Bug fixes and enhancementsedit

  • Endpoint response actions console UI indicates if response action commands aren’t supported by the installed version of Elastic Agent (#138662).
  • Fixes a bug that sometimes caused event correlation rule (EQL) errors whenever rule queries contained regular expressions using wildcard fields and predefined character classes (for example, \w, \s, \d) (#90064).
  • Adds the has_guide tag to all prebuilt rules with investigation guides. Users can filter the Rules table by this tag to quickly find prebuilt rules with investigation guides (#2297).
  • Informs users when the event analyzer’s current time range is too narrow to include event data (#140831).
  • Lets users inspect bar charts and data grids, as with other data visualizations (#140810).
  • Makes the Indicators table sortable by any column (#140582).
  • Provides the ability to add fields to Indicators table (#138882).
  • Updates the rule preview UI to be available at any step of creating or editing a detection rule. Rule previews are also now available for Elastic prebuilt rules, and include exceptions and field overrides (#140221).
  • Adds an overview tab to the Indicator details flyout (#140073).
  • Improves the UI for saved rule queries (#140064).
  • Computes threat.indicator.name on the Elasticsearch server instead of on the client (#139814).
  • Makes the state of tables throughout Elastic Security persist; for example, when users toggle between table view and grid view (#139696).
  • Lets users enable multiple filters using various plus + and minus - buttons. Previously, adding a new filter in this way could remove the existing filters (#139616).
  • Updates rule details page URLs to specify which tab to focus (#139592).
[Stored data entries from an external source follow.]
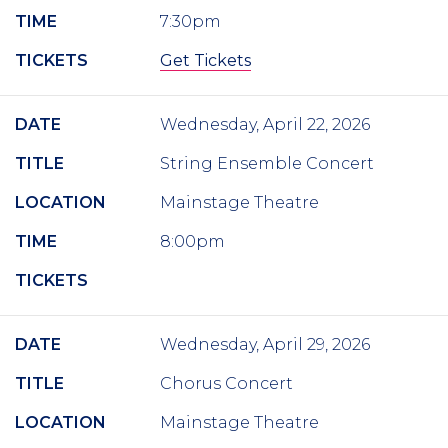
TIME
7:30pm
TICKETS
Get Tickets
DATE
Wednesday, April 22, 2026
TITLE
String Ensemble Concert
LOCATION
Mainstage Theatre
TIME
8:00pm
TICKETS
DATE
Wednesday, April 29, 2026
TITLE
Chorus Concert
LOCATION
Mainstage Theatre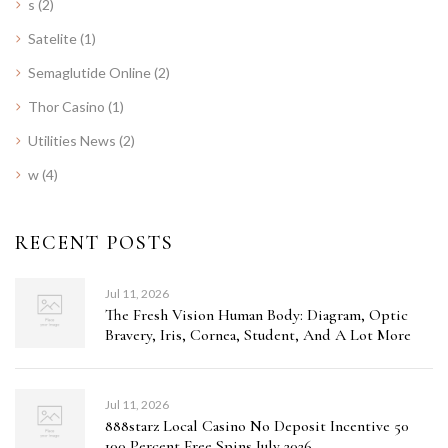
s
(2)
Satelite
(1)
Semaglutide Online
(2)
Thor Casino
(1)
Utilities News
(2)
w
(4)
RECENT POSTS
Jul 11, 2026
The Fresh Vision Human Body: Diagram, Optic
Bravery, Iris, Cornea, Student, And A Lot More
Jul 11, 2026
888starz Local Casino No Deposit Incentive 50
100 Percent Free Spins July 2026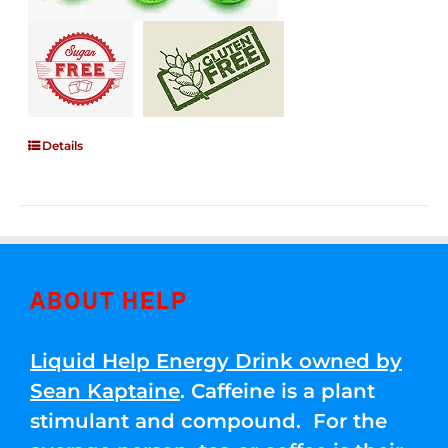
Details
ABOUT HELP
Liquid Help Energy Drink owned by
Sean Kaptaine
. Caffeine is a plant
stimulant and compound. For the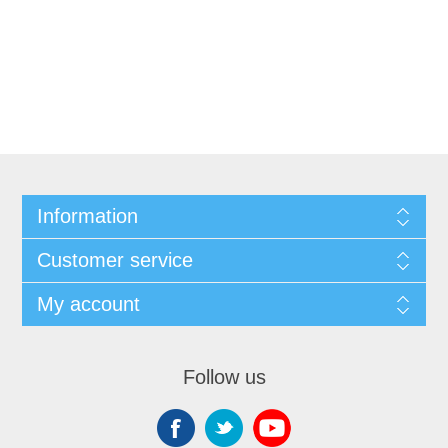
Information
Customer service
My account
Follow us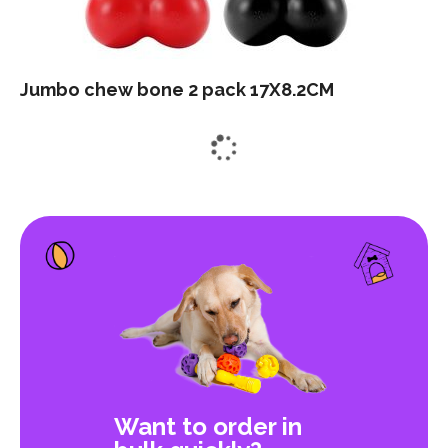
Jumbo chew bone 2 pack 17X8.2CM
Want to order in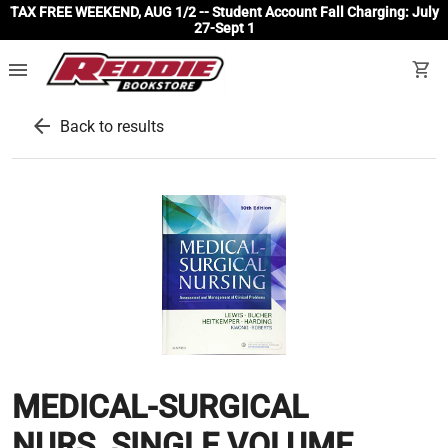
TAX FREE WEEKEND, AUG 1/2 -- Student Account Fall Charging: July
27-Sept 1
menu
shopping_cart
arrow_back
Back to results
MEDICAL-SURGICAL
NURS.,SINGLE VOLUME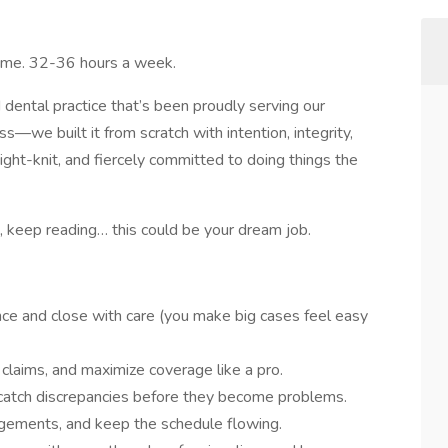
Time. 32-36 hours a week.
ental practice that’s been proudly serving our
we built it from scratch with intention, integrity,
tight-knit, and fiercely committed to doing things the
 keep reading… this could be your dream job.
ce and close with care (you make big cases feel easy
 claims, and maximize coverage like a pro.
 catch discrepancies before they become problems.
angements, and keep the schedule flowing.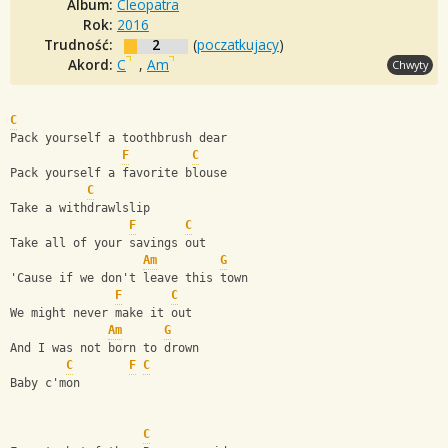
Album:
Cleopatra
Rok:
2016
Trudność:
2
(
poczatkujacy
)
Akord:
C
,
Am
Chwyty
C
Pack yourself a toothbrush dear       
F
C
Pack yourself a favorite blouse
C
Take a withdrawlslip
F
C
Take all of your savings out
Am
G
'Cause if we don't leave this town
F
C
We might never make it out
Am
G
And I was not born to drown
C
F
C
Baby c'mon
C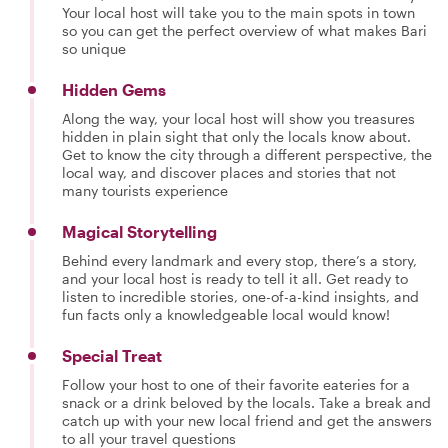
Your local host will take you to the main spots in town
so you can get the perfect overview of what makes Bari
so unique
Hidden Gems
Along the way, your local host will show you treasures
hidden in plain sight that only the locals know about.
Get to know the city through a different perspective, the
local way, and discover places and stories that not
many tourists experience
Magical Storytelling
Behind every landmark and every stop, there’s a story,
and your local host is ready to tell it all. Get ready to
listen to incredible stories, one-of-a-kind insights, and
fun facts only a knowledgeable local would know!
Special Treat
Follow your host to one of their favorite eateries for a
snack or a drink beloved by the locals. Take a break and
catch up with your new local friend and get the answers
to all your travel questions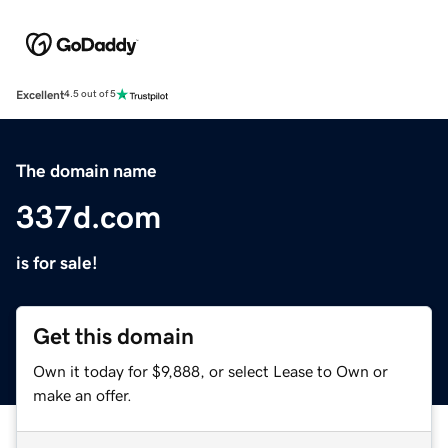
Excellent
4.5 out of 5
The domain name
337d.com
is for sale!
Get this domain
Own it today for $9,888, or select Lease to Own or
make an offer.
  • Simplifies the process of adding a rule exception (#138169).
  • Hides the process ancestry insights interface when data is unavailable (#141751).
  • Formats the Rules table’s Last Gap column in a human readable way (#141363).
  • Introduces fuzzy search for user names in the Actions Log (#141239).
  • Improves the layout for the Add Field menu (#141084).
  • Restores users' ability to create exceptions with leading or trailing white space (#139617).
  • Fixes two minor bugs with the Overwrite existing rules option for rule import (#138758, #139470).
  • Fixes a bug that made the binary field type appear usable in Exception entries despite not being supported (#139370).
  • Fixes a bug that prevented a toast message from appearing after users export a rule from the rule details page (#139209).
  • Fixes sorting and pagination bugs on the Import value lists menu (#138381).
  • Mimics native link behavior for single-page application links (#142304).
  • Fixes validation issues within the rule Actions tab (#141811).
  • Fixes a bug with visualization types on the Hosts, Network, Users page (#141235).
  • Updates the documentation link on the Trusted applications page (#142467).
  • Provides the ability to run Osquery from a rule’s investigation guide (#95149).
  • Improves Timeline’s performance when users investigate alerts related by process ancestry (#142805).
  • Fixes a rule import bug that removed references to exception lists (#143882).
  • Fixes a bug that prevented the authentication area chart on the Users page to be opened in Lens (#144011).
  • Shows the Host isolation exceptions page if users have a Platinum or Enterprise subscription (#143362).
  • Fixes displayed commands in the Endpoint response actions log (#140378).
  • Updates the pagination header color in the Endpoint response actions history table (#141847).